Through the PMDA, the Pakistani government believes they can curtail the spread of misinformation, with the stated goal of protecting the public. Due to the sweeping changes, the government would have to reform, or abolish entirely, current media laws to align with these new regulations. VOA explains that the government believes the PMDA remedies the current “fragmented” and “fractured” media regulatory environment.
According to The Washington Post, critics view the PMDA as a blatant attempt to tighten federal government control over the media. Critics claim the proposed law would give unchecked powers to a government-controlled assembly, including the ability to punish news organizations and journalists. Such punishments include heavy fines as well as up to three years in prison. These penalties would apply to anything violating the state-mandated code of conduct or any content deemed “fake” news.
Human Rights Watch points out how the proposed bill ignores the fact that print, electronic, and social media are separate entities, each with their own defined features. Pakistan’s media includes roughly 150 television channels, with more than 300 radio stations, as well as close to 3,000 print publications, 1,000 cable operators, and various film production studios. Journalists believe control of all these types of media under a single authority would be impossible, fearing widespread corruption and abuse.
During the 2018 General Election, Prime Minister Imran Khan and his Pakistan Tehreek-e-Insaf (Pakistan Movement for Justice) party (PTI) gained power. Reporters Without Borders emphasizes that Pakistani media freedom has diminished substantially since Khan took office. Attributing to this constriction of freedom is the exponential rise in attacks on journalists since Khan’s government came to power. Nonetheless, the Pakistani government continues to pledge its support for free speech in accordance with their constitution.

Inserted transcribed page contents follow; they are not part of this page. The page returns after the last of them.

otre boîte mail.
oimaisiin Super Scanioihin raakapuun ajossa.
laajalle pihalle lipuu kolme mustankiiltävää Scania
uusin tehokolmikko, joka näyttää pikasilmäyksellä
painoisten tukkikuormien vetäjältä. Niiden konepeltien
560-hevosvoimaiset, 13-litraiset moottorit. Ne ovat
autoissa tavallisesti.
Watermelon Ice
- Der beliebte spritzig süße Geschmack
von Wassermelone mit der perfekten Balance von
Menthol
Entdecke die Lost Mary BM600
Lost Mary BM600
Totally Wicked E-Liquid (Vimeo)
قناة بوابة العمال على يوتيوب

While the Pakistani Constitution limits censorship within the country, one provision allows for “reasonable restrictions in the interests of the sovereignty and integrity of Pakistan or public order or morality.” This stipulation provides the basis for the controversial proposal.
Despite being introduced in May, the government has yet to move the media regulation law through Parliament. Pakistani officials have faced public pushback from not only the owners of news organizations and journalist unions, but also opposing members of the National Assembly.

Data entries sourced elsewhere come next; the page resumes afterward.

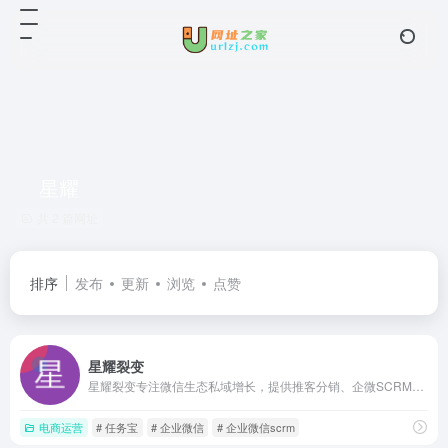
星耀
共 2 篇网址
排序
发布
更新
浏览
点赞
星耀裂变
星耀裂变专注微信生态私域增长，提供推客分销、企微SCRM、公众号与视频号裂变等工具，配合活动方案与行业案例，帮助商家实现低成本获客、用户裂变与私域转化
电商运营
# 任务宝
# 企业微信
# 企业微信scrm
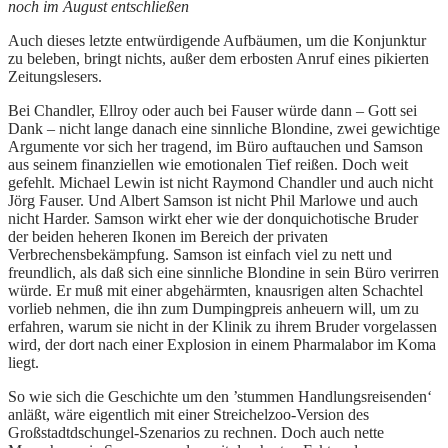
noch im August entschließen
Auch dieses letzte entwürdigende Aufbäumen, um die Konjunktur
zu beleben, bringt nichts, außer dem erbosten Anruf eines pikierten
Zeitungslesers.
Bei Chandler, Ellroy oder auch bei Fauser würde dann – Gott sei
Dank – nicht lange danach eine sinnliche Blondine, zwei gewichtige
Argumente vor sich her tragend, im Büro auftauchen und Samson
aus seinem finanziellen wie emotionalen Tief reißen. Doch weit
gefehlt. Michael Lewin ist nicht Raymond Chandler und auch nicht
Jörg Fauser. Und Albert Samson ist nicht Phil Marlowe und auch
nicht Harder. Samson wirkt eher wie der donquichotische Bruder
der beiden heheren Ikonen im Bereich der privaten
Verbrechensbekämpfung. Samson ist einfach viel zu nett und
freundlich, als daß sich eine sinnliche Blondine in sein Büro verirren
würde. Er muß mit einer abgehärmten, knausrigen alten Schachtel
vorlieb nehmen, die ihn zum Dumpingpreis anheuern will, um zu
erfahren, warum sie nicht in der Klinik zu ihrem Bruder vorgelassen
wird, der dort nach einer Explosion in einem Pharmalabor im Koma
liegt.
So wie sich die Geschichte um den ’stummen Handlungsreisenden‘
anläßt, wäre eigentlich mit einer Streichelzoo-Version des
Großstadtdschungel-Szenarios zu rechnen. Doch auch nette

Shehbaz Sharif, the leader of the opposition in the Pakistani Parliament, pledged his party’s support in the journalists’ struggle against the PMDA, according to The Print. Sharif believes the PMDA “robs the media of its independence and stifles free speech,” and he condemns Khan’s PTI-led government for attempting to “[demolish] every institution that represents democracy.”

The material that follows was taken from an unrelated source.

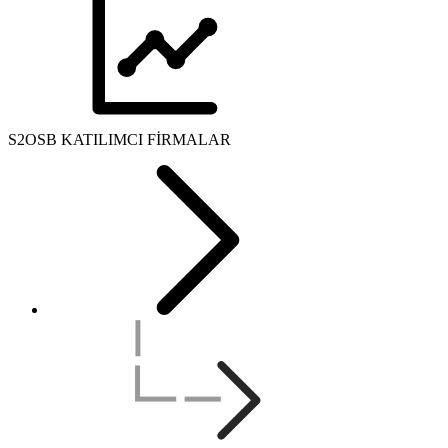
S2OSB KATILIMCI FİRMALAR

According to ANI News, the All Pakistan Newspapers Society (APNS), the premier body of newspaper publishers in Pakistan, issued a letter on Sept. 8, declaring the law to be “unconstitutional and draconian” which goes against laws of “freedom and expression.” APNS executive director Dr. Tanvir A Tahir asserts, “The concept is an attempt to tighten federal government hold over the media through one draconian authority ignoring the fact that print, digital and electronic media are separate entities each with their own defined features and respective regulatory laws.”
The General Secretary of the Pakistan Federal Union of Journalists (PFUJ), the main body behind the demonstrations on Sept. 13, Nasir Zaidi, believes the PMDA to be an attempt to “stifle the voice of the media.”
Despite all the pushback, there exists a growing expectation that the PMDA will be instated soon, most likely through a presidential ordinance which the Pakistani Parliament will later pass into law.